# Programming remote to Python 871XP



## keith48 (May 2, 2012)

I got a new remote after my last one bit the dust. I followed the programming instructions which said to open a door, turn ignition on, press and release the valet switch one time then hold it in to program the remote. When I do that, the doors unlock and the engine starts up as though I had done it remotely (in other words, with no key in the ignition). I took it to a Python dealer almost an hour away to have it programmed. We was stumped and wanted me to come back to connect it to a Bitwriter. He didn't want to then because they were closing in 15 minutes (yeah, I know. Great service).

So I purchased a Bitwriter on eBay myself. The programming is not locked as he thought it might be. I even ZAPped the system to reset it and still the valet switch only remote starts the truck. Any suggestions?

In case it's needed - this is on a 2002 Suburban 1500 4x4. Thanks in advance!


----------



## lcurle (Oct 5, 2008)

never heard of this. here take a read here:
Manual


----------



## keith48 (May 2, 2012)

lcurle said:


> never heard of this. here take a read here:
> Manual


I read it the other day and saw nothing about this problem in there. I haven't seen any other folks asking about it after searching Google the last couple of days. I'm hoping someone that knows way more than me has heard of this before and knows how to fix it. Thanks for the link.


----------



## keith48 (May 2, 2012)

Also, I am not getting any confirmation chirps when attempting to program. When I ZAP'd it, it did. But hasn't with any attempts at using the valet button to program a remote.


----------



## keith48 (May 2, 2012)

Anyone else have an idea?


----------



## stanedwards (Jul 27, 2014)

How were you able to resolve your problem. I have Python 871XP alarm and need to add an additional remote, however, using the Valet button does not enter into the programming mode (there is no chip). The car alarm just ignores the Valet button combination.
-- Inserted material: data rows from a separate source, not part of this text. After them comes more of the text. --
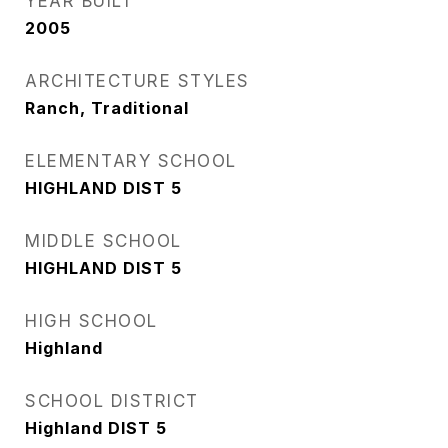
YEAR BUILT
2005
ARCHITECTURE STYLES
Ranch, Traditional
ELEMENTARY SCHOOL
HIGHLAND DIST 5
MIDDLE SCHOOL
HIGHLAND DIST 5
HIGH SCHOOL
Highland
SCHOOL DISTRICT
Highland DIST 5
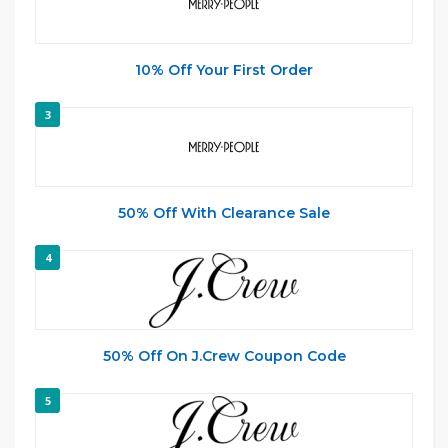
10% Off Your First Order
3
50% Off With Clearance Sale
4
50% Off On J.Crew Coupon Code
5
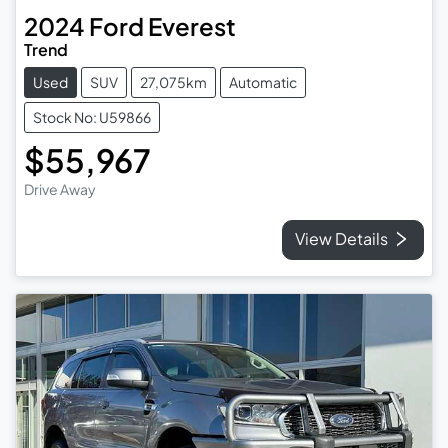
2024
Ford
Everest
Trend
Used
SUV
27,075km
Automatic
Stock No: U59866
$55,967
Drive Away
View Details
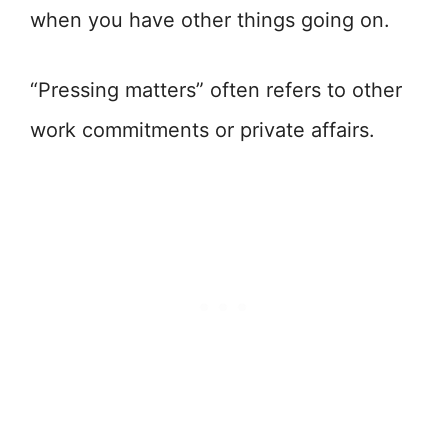
when you have other things going on.
“Pressing matters” often refers to other
work commitments or private affairs.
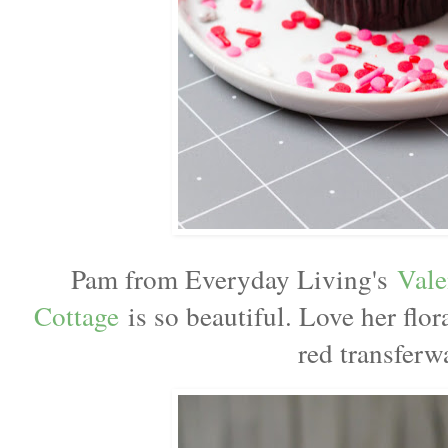
Pam from Everyday Living's
Vale
Cottage
is so beautiful. Love her flor
red transferw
Any help would be appreciated

Thanks
Stan


----------



## jaggerwild (May 21, 2007)

stanedwards said:


> How were you able to resolve your problem. I have Python 871XP alarm and need to add an additional remote, however, using the Valet button does not enter into the programming mode (there is no chip). The car alarm just ignores the Valet button combination.
> 
> Any help would be appreciated
> 
> ...


 Read the instruction carefully, your not doing it right. I have never seen a valet not work, do as the instructions say to do...............


----------